§ **Task**
Search the listing below for the word "即日配送" and return each line that contains it.

*** Dataset Section Begins ***

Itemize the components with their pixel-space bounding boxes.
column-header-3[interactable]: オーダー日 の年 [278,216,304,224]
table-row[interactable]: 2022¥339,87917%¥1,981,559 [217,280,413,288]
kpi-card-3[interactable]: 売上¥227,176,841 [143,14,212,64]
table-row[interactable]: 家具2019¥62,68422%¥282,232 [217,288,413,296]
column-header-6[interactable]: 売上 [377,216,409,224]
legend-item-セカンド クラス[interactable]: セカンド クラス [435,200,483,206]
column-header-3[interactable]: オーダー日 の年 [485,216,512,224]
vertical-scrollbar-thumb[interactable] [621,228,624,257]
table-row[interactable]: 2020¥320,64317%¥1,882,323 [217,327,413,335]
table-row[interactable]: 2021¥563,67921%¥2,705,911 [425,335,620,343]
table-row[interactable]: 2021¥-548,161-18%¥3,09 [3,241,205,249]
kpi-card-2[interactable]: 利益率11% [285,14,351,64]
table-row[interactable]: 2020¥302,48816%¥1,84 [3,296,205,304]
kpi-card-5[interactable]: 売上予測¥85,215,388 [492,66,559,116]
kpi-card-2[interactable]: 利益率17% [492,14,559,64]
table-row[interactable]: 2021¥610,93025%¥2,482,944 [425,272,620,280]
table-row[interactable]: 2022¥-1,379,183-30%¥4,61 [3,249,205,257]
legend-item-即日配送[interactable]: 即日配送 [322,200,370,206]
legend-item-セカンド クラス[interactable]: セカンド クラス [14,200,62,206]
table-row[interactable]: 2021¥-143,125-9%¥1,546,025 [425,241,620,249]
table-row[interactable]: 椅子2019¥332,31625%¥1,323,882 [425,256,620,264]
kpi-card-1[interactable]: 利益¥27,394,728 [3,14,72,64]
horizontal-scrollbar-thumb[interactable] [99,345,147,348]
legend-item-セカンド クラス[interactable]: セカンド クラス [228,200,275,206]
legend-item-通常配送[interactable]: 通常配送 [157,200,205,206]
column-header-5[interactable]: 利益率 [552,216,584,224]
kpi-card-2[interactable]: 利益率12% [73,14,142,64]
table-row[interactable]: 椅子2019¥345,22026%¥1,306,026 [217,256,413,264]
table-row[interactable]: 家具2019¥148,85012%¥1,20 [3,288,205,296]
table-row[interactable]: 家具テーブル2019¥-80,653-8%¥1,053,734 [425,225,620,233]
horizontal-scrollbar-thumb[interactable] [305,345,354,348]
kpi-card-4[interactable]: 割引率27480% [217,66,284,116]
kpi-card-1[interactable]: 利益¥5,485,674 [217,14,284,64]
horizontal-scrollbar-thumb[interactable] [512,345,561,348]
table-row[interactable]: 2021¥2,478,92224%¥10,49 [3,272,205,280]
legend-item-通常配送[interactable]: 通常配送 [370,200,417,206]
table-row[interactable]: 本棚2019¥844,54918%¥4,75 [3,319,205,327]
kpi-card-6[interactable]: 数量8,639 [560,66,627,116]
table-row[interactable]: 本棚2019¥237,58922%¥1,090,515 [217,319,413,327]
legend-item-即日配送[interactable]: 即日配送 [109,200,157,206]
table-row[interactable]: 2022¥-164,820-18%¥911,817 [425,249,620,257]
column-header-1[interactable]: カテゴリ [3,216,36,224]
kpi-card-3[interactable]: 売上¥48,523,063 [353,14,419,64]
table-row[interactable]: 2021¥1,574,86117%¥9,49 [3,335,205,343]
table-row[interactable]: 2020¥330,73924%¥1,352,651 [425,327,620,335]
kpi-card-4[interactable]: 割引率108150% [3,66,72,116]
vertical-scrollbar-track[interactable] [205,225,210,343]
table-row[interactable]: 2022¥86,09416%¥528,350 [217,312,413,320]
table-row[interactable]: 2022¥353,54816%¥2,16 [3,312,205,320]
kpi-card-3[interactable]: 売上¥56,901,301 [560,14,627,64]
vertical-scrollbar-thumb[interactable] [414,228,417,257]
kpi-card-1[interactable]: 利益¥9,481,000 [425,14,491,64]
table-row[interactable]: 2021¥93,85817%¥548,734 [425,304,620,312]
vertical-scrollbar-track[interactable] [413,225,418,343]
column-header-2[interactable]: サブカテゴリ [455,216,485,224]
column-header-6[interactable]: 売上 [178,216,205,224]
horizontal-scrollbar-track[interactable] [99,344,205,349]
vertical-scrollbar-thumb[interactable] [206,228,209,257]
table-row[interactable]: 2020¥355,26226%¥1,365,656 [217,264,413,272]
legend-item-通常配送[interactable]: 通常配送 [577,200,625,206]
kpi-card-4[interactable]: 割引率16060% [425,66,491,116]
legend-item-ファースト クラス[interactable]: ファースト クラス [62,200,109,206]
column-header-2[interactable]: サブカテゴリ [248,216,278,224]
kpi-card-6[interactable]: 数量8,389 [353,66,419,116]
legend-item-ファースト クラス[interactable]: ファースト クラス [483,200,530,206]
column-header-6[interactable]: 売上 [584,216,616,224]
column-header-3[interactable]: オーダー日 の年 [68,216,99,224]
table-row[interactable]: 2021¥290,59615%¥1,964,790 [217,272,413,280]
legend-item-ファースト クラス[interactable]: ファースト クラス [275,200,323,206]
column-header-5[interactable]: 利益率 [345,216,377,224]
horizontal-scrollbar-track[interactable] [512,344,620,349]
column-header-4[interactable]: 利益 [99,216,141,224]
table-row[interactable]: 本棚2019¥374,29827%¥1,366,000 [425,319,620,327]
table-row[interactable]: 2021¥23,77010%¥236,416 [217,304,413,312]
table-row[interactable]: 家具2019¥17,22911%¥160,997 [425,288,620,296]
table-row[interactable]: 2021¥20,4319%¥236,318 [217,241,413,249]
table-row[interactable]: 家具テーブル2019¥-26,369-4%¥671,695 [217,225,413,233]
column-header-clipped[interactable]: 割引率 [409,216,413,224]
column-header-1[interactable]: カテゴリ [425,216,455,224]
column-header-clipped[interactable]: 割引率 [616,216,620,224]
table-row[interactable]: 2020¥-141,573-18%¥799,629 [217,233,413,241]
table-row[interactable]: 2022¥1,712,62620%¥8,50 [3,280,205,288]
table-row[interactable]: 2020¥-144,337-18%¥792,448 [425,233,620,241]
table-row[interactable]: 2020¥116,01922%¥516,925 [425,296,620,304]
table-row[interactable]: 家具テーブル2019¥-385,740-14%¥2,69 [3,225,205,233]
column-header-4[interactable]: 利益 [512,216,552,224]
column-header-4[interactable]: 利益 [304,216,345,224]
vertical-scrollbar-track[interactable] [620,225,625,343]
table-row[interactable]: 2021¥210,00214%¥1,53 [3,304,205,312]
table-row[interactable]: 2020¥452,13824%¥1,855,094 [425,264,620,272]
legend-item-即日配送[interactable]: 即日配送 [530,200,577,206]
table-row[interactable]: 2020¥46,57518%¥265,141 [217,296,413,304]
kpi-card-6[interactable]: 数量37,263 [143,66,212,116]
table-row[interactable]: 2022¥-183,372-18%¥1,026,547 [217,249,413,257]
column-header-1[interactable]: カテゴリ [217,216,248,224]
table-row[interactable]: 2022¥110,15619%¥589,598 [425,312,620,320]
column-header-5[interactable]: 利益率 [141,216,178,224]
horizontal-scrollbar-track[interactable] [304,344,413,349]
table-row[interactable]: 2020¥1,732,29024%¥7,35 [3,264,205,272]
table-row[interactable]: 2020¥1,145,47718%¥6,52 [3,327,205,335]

*** Dataset Section Ends ***

§ **Problem solution**
legend-item-即日配送[interactable]: 即日配送 [322,200,370,206]
legend-item-即日配送[interactable]: 即日配送 [109,200,157,206]
legend-item-即日配送[interactable]: 即日配送 [530,200,577,206]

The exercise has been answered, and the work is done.